PROBLEM DETAILS: Go through the records and copy each line where the word "deze" occurs.

DATASET CONTENT:
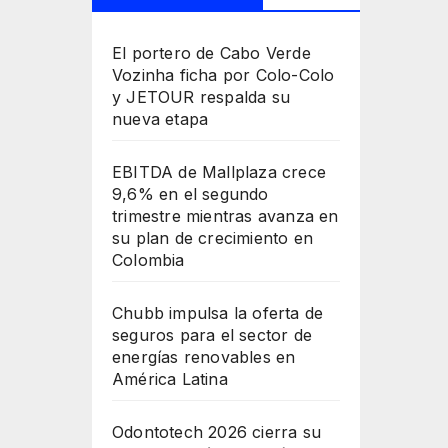
El portero de Cabo Verde
Vozinha ficha por Colo-Colo
y JETOUR respalda su
nueva etapa
EBITDA de Mallplaza crece
9,6% en el segundo
trimestre mientras avanza en
su plan de crecimiento en
Colombia
Chubb impulsa la oferta de
seguros para el sector de
energías renovables en
América Latina
Odontotech 2026 cierra su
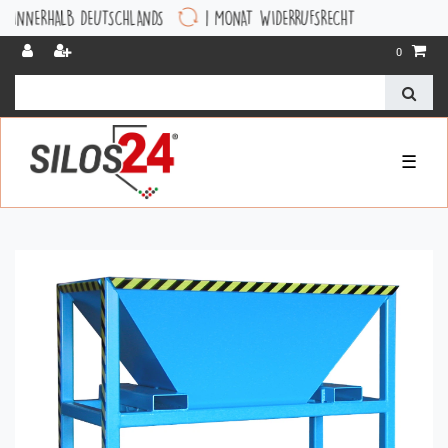
RHALB DEUTSCHLANDS
1 MONAT WIDERRUFSRECHT
0
☰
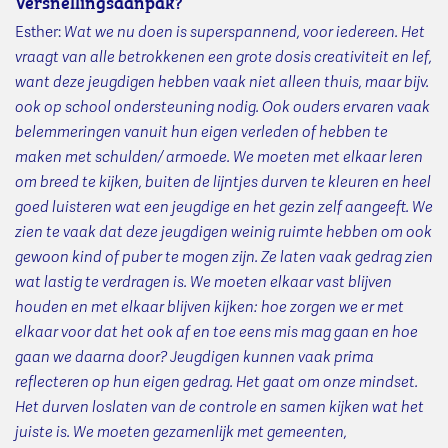
Versnellingsaanpak?
Esther:
Wat we nu doen is superspannend, voor iedereen. Het
vraagt van alle betrokkenen een grote dosis creativiteit en lef,
want deze jeugdigen hebben vaak niet alleen thuis, maar bijv.
ook op school ondersteuning nodig. Ook ouders ervaren vaak
belemmeringen vanuit hun eigen verleden of hebben te
maken met schulden/ armoede. We moeten met elkaar leren
om breed te kijken, buiten de lijntjes durven te kleuren en heel
goed luisteren wat een jeugdige en het gezin zelf aangeeft. We
zien te vaak dat deze jeugdigen weinig ruimte hebben om ook
gewoon kind of puber te mogen zijn. Ze laten vaak gedrag zien
wat lastig te verdragen is. We moeten elkaar vast blijven
houden en met elkaar blijven kijken: hoe zorgen we er met
elkaar voor dat het ook af en toe eens mis mag gaan en hoe
gaan we daarna door? Jeugdigen kunnen vaak prima
reflecteren op hun eigen gedrag. Het gaat om onze mindset.
Het durven loslaten van de controle en samen kijken wat het
juiste is. We moeten gezamenlijk met gemeenten,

SOLUTION TO THE EXERCISE:
want deze jeugdigen hebben vaak niet alleen thuis, maar bijv.
zien te vaak dat deze jeugdigen weinig ruimte hebben om ook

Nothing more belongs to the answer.